Falling interest rates will ease pressure on businesses and households that are carrying too much debt. The reduced interest expenses should lower default risks and will enable Bank of Nova Scotia to cut back the size of its provisions for credit losses (PCL) that have increased over the past few quarters. This should support profits and can free up more cash for dividends.
At the time of writing, BNS stock offers a dividend yield of 6%.
TC Energy
TC Energy (TSX:TRP) increased its dividend in each of the past 24 years. The company’s capital program is expected to be $6 billion to $7 billion annually over the medium term. This should boost cash flow enough to maintain steady dividend growth.
Management has done a good job of reducing debt through the monetization of non-core assets over the past year. In addition, the 670-kilometre Coastal GasLink pipeline is expected to go into commercial service in 2025.

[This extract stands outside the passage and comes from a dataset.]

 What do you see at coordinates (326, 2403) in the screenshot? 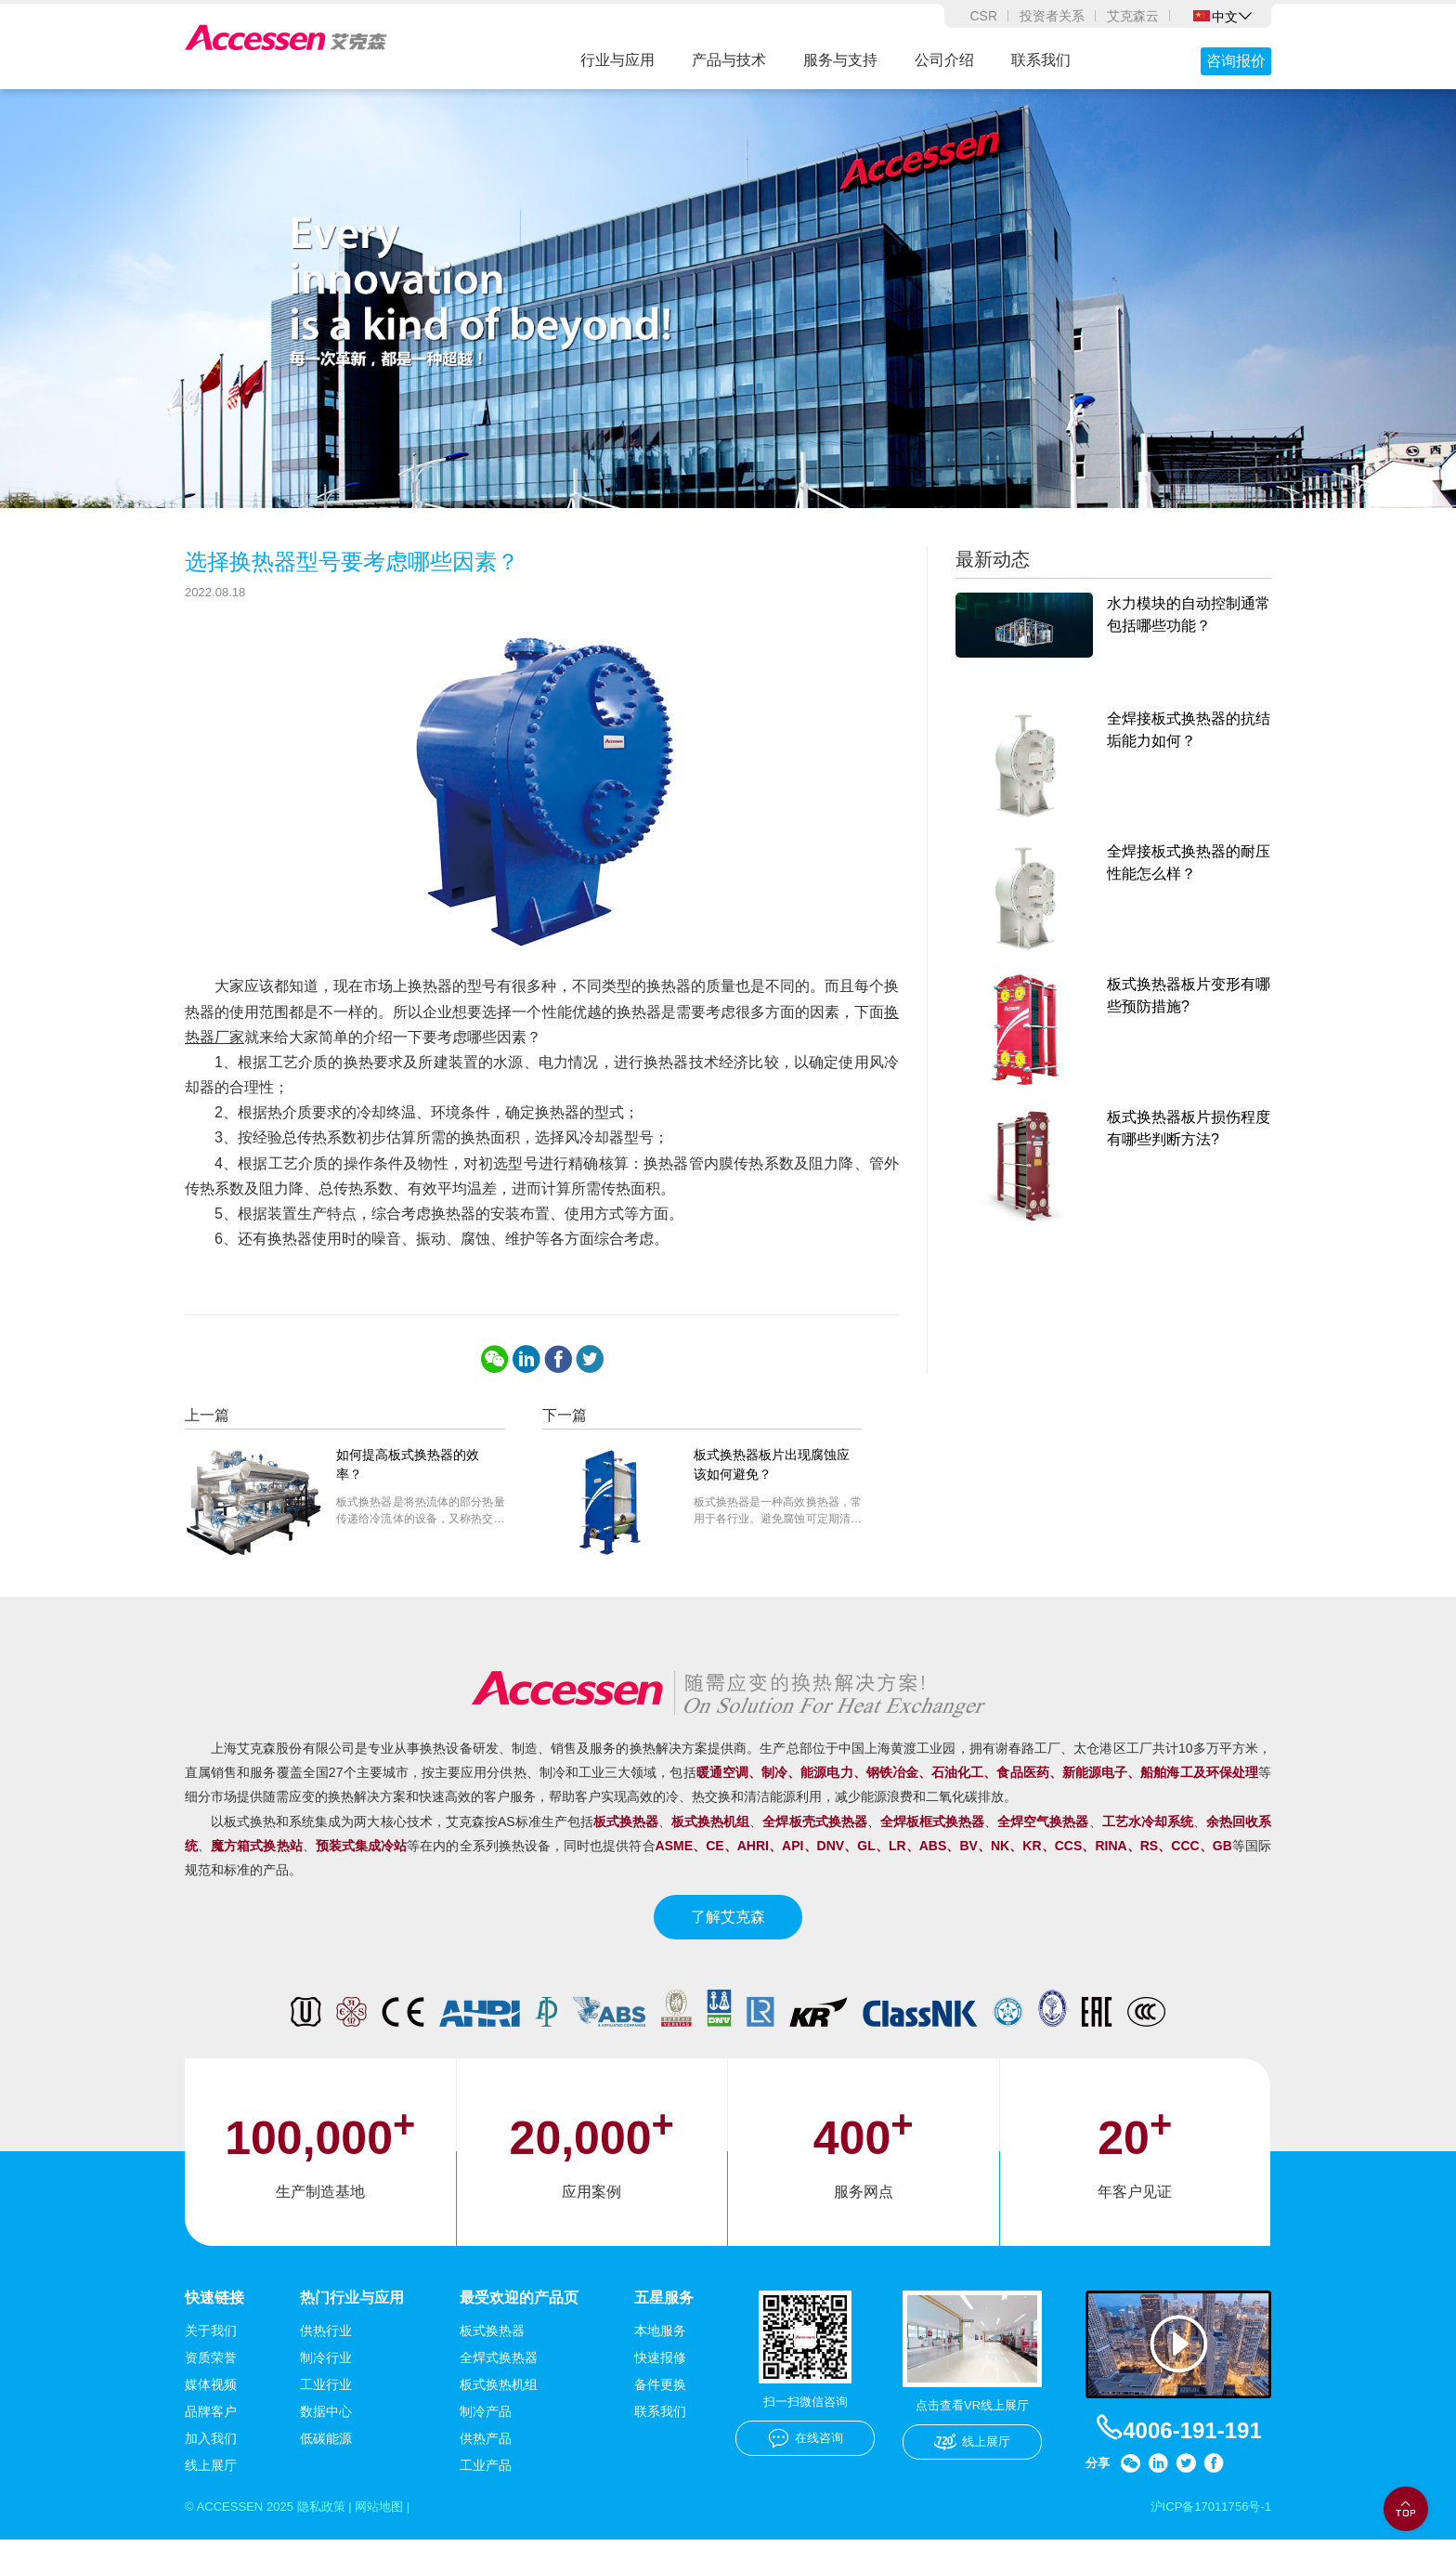 I see `工业行业` at bounding box center [326, 2403].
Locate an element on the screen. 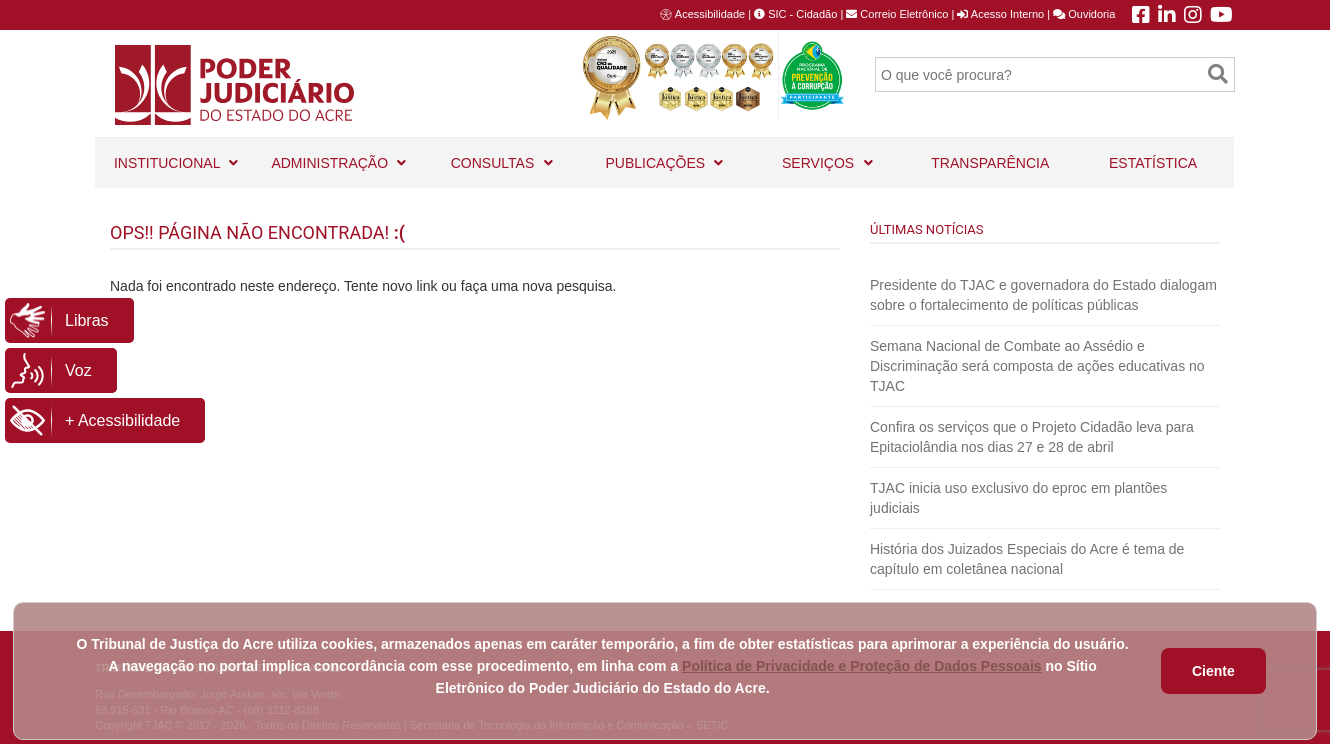 The height and width of the screenshot is (744, 1330). Acesso Interno is located at coordinates (1000, 14). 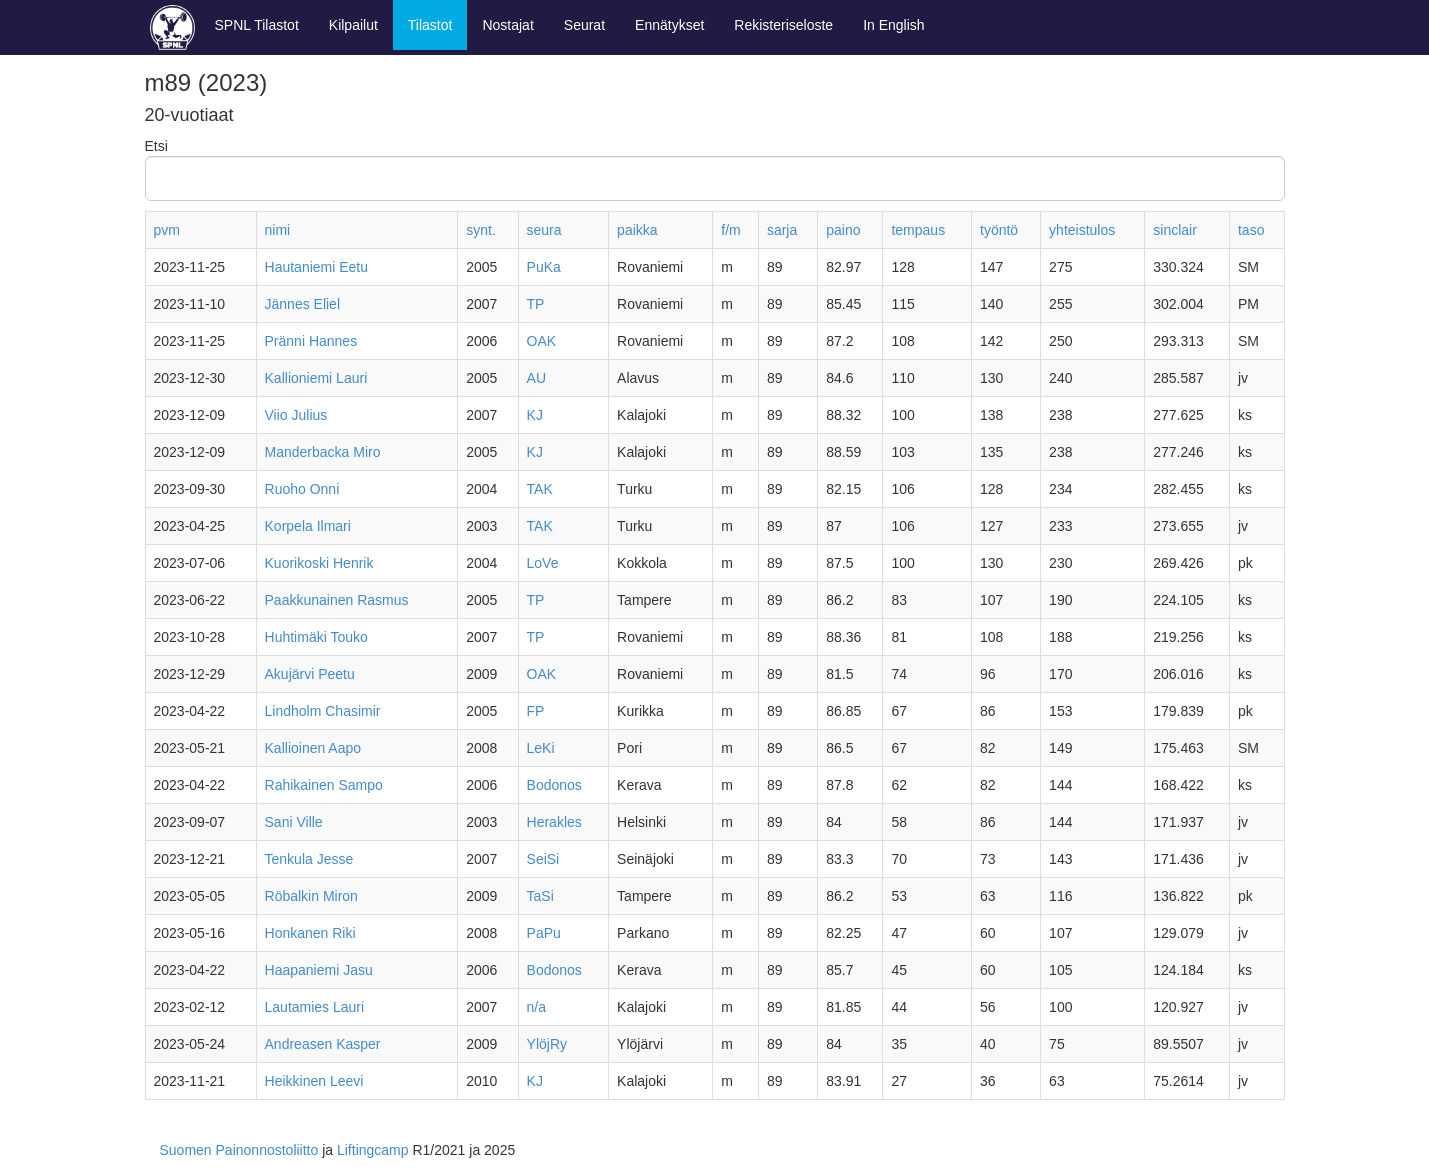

TRP stock is up from $45 in early October last year to $63 today but is still below the $74 it reached in 2022. Investors who buy the stock at the current level can get a dividend yield of 6%.
Enbridge
Enbridge (TSX:ENB) is at its 12-month high, trading near $56 per share. This is getting close to the $59 it hit in 2022 before rate hikes in Canada and the United States sent pipeline stocks into a tailwind.
Lower borrowing expenses will help profits and should free up cash for dividends. In addition, Enbridge is wrapping up a major acquisition in the United States and has a $24 billion secured capital program on the go that will boost cash flow over the medium term. The board has increased the dividend annually for the past 29 years, and more gains should be on the way. At the time of writing, ENB stock provides a dividend yield of 6.5%.
The bottom line on top Canadian dividend stocks
BCE, Bank of Nova Scotia, TC Energy, and Enbridge all pay attractive dividends and trade at reasonable prices. If you have some cash to put to work in a portfolio focused on passive income, these stocks deserve to be on your radar.